WHAT THIS TASK INVOLVES: Nothing but the line with "Руслан Логинов" and the lines after it should appear, each retyped exactly as in the listing.
*** Begin section ***
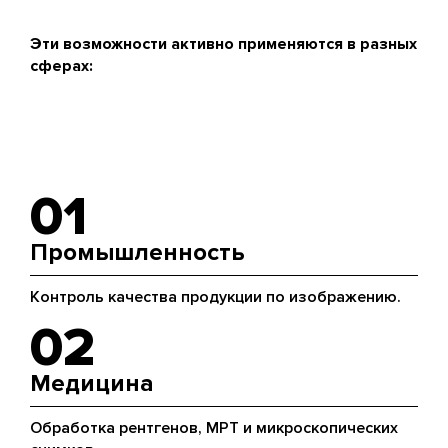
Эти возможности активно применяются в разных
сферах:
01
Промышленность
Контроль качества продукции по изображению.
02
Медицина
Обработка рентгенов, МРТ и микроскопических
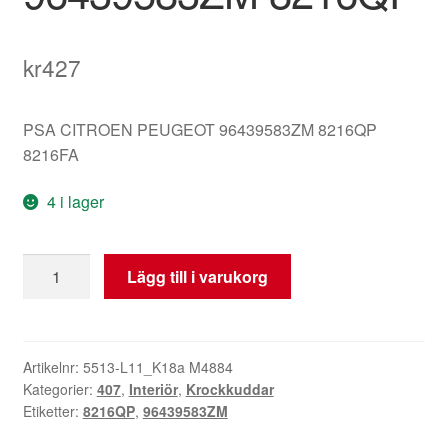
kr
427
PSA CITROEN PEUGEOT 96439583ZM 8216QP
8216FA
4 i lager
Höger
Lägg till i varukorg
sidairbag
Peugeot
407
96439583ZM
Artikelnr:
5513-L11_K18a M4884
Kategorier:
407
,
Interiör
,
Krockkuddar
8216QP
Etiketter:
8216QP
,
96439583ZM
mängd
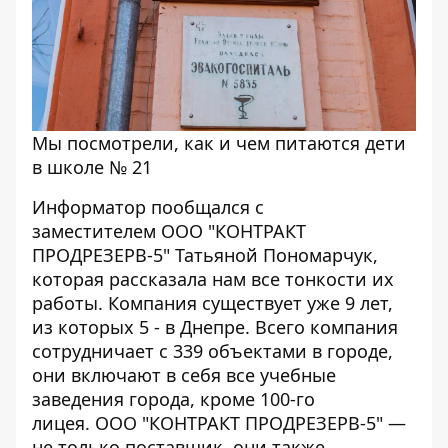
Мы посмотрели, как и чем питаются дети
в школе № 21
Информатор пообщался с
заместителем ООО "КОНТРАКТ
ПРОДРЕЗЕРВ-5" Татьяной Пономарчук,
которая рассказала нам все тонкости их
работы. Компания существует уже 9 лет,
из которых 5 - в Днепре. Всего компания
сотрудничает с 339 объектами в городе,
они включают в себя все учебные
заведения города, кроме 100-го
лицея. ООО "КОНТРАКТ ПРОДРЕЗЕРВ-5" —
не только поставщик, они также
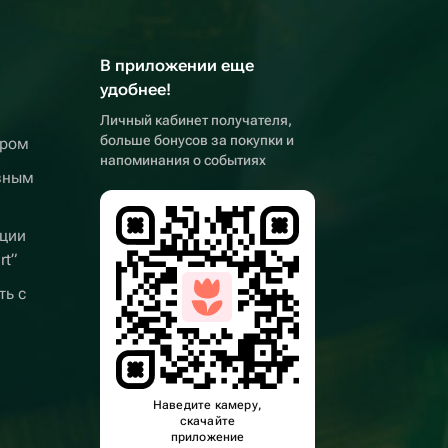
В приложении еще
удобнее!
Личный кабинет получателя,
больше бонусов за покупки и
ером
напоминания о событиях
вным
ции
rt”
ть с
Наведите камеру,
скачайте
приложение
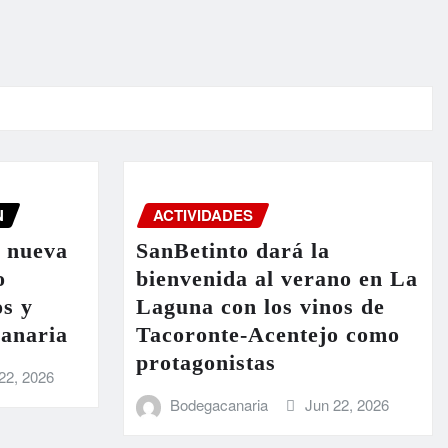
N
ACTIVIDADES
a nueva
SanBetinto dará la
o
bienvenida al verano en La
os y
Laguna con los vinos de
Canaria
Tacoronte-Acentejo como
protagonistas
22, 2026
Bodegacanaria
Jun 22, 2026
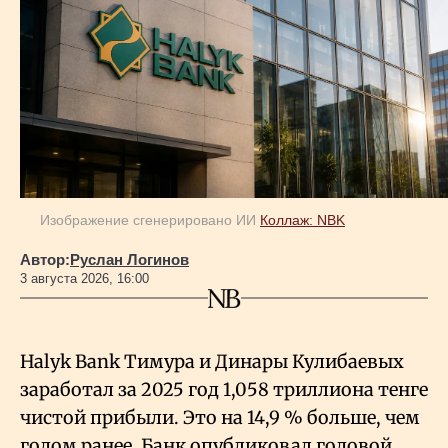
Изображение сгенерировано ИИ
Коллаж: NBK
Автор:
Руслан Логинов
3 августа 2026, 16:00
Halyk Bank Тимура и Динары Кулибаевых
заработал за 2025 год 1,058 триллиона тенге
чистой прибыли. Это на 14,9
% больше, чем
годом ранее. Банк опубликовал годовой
*** End section ***
OUTPUT FOR THIS EXERCISE:
Руслан Логинов
3 августа 2026, 16:00
Halyk Bank Тимура и Динары Кулибаевых
заработал за 2025 год 1,058 триллиона тенге
чистой прибыли. Это на 14,9
% больше, чем
годом ранее. Банк опубликовал годовой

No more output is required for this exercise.